The workers say the move could endanger their physical and mental health and that they would be forced to work for the next decade beside the largest construction site in the city – the redevelopment of the World Trade Center area.

“Noise, air pollution and congestion from the site . . . and trucks that will be continuously unloading materials” are cause for “great apprehension,” they said in the petition.

“People with respiratory conditions, especially asthmatics, are very fearful of moving [and] the harmful psychological consequences of such a move should not be underestimated.”

The group – which represents about half of the department’s 400 managers, researchers and clerical workers at Penn Plaza currently slated for relocation – wants the department to look for a “different, healthier location” for its new offices.

“How ironic is it that health professionals are being asked to move to an unsafe structure and an unsafe location?” said Denyce Duncan Lacy, a spokeswoman for the Public Employees Federation, one of the unions representing the state workers.

A recent study showed that traffic and noise would be inevitable byproducts of the massive downtown redevelopment. When rebuilding efforts get under way, planners expect almost simultaneous construction of the Freedom Tower and four nearby skyscrapers, as well as the trade center memorial, a permanent PATH station and a transit center.

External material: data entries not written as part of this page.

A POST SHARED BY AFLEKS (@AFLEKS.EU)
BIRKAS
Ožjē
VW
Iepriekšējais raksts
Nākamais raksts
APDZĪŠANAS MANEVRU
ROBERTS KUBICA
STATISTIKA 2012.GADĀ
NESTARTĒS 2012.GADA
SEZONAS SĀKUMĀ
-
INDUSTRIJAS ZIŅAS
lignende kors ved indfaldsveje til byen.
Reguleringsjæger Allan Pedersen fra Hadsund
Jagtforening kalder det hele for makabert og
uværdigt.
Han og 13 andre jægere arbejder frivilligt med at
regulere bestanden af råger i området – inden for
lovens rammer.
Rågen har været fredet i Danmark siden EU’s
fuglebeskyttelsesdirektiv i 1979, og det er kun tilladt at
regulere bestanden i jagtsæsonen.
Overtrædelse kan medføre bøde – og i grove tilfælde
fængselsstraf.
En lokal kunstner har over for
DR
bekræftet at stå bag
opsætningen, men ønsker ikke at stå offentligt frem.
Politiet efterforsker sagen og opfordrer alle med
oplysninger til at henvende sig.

The 15-story, 1.1-million- square-foot limestone monolith at 90 Church St. previously housed the Postal Service and other federal offices.

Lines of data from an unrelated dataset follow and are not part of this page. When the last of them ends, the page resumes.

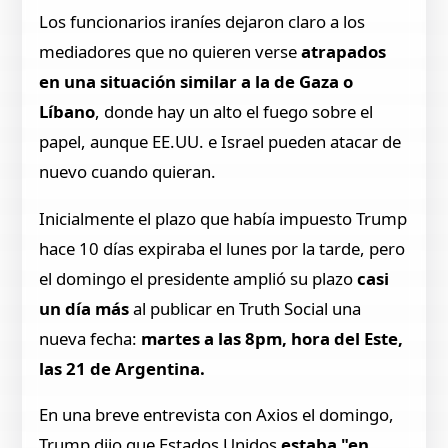
Los funcionarios iraníes dejaron claro a los
mediadores que no quieren verse
atrapados
en una situación similar a la de Gaza o
Líbano
, donde hay un alto el fuego sobre el
papel, aunque EE.UU. e Israel pueden atacar de
nuevo cuando quieran.
Inicialmente el plazo que había impuesto Trump
hace 10 días expiraba el lunes por la tarde, pero
el domingo el presidente amplió su plazo
casi
un día más
al publicar en Truth Social una
nueva fecha:
martes a las 8pm, hora del Este,
las 21 de Argentina.
En una breve entrevista con Axios el domingo,
Trump dijo que Estados Unidos
estaba "en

It was considered damaged but stable immediately after the attacks of 9/11 and was completely renovated last year during a cleanup that included ripping out all its interior walls.

An official for Ambiant Laboratory, which tested the building afterward, told The Post its previous owners, Boston Properties, left it clean as a whistle.

“On a scale of one to 10, they were an 11,” said Ambiant Vice President John Leitner.

Boston Properties Vice President Robert Selsam said the building was restored “to its pre-9/11 condition.”

Calls to the state health commissioner’s office were not immediately returned.